The New Traditional on Campuses: As ‘nontraditional’ students gradually become the majority, professors must adjust
The New Traditional on Campuses - Do Your Job Better - the Chronicle of Higher Education
Over the past couple of years, as I’ve traveled around the country talking to graduate students about community-college careers, I’ve had the pleasure of visiting some of America’s finest campuses.
I always take the opportunity, if I have the time, to wander around, breathing in the atmosphere, taking in the sights and sounds. On a certain level, I identify with the students that I see hurrying to class or sprawled on the quad. I began my education at a selective private liberal-arts college, which, although small, had its share of well-manicured lawns, tree-lined walkways, and old stone buildings competing with aggressively modern brick architecture.

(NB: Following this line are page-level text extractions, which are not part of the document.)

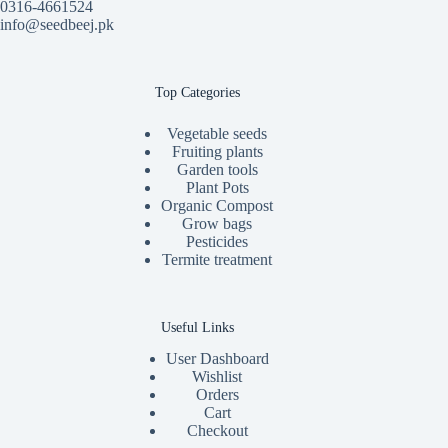
0316-4661524
info@seedbeej.pk
Top Categories
Vegetable seeds
Fruiting plants
Garden tools
Plant Pots
Organic Compost
Grow bags
Pesticides
Termite treatment
Useful Links
User Dashboard
Wishlist
Orders
Cart
Checkout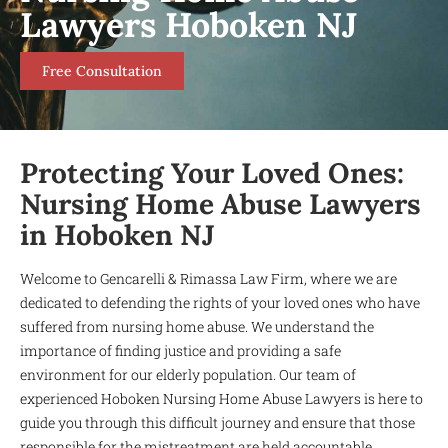
Lawyers Hoboken NJ
Free Consultation
Protecting Your Loved Ones:
Nursing Home Abuse Lawyers
in Hoboken NJ
Welcome to Gencarelli & Rimassa Law Firm, where we are
dedicated to defending the rights of your loved ones who have
suffered from nursing home abuse. We understand the
importance of finding justice and providing a safe
environment for our elderly population. Our team of
experienced Hoboken Nursing Home Abuse Lawyers is here to
guide you through this difficult journey and ensure that those
responsible for the mistreatment are held accountable.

My memories of “going off to college” are probably very similar to theirs as well: loading up the family station wagon (today it would be a minivan or SUV), my parents helping me carry my stuff into the dorm, Mom making sure the bed boasted actual linens before hugging me goodbye.
And yet on another level, as a longtime professor and sometime administrator at community colleges, I am increasingly aware that the nostalgic film playing in my head, as I walk those elite four-year campuses, is more akin to an old episode of Leave It to Beaver than to contemporary reality. My experiences and those of the students I encounter at elite campuses no longer resemble the common experience of many college students today. What we used to call “nontraditional” students—older, working, married, and maybe still living at home—now constitute a large and growing percentage of those attending college in the United States. In fact, they are fast becoming the new traditional.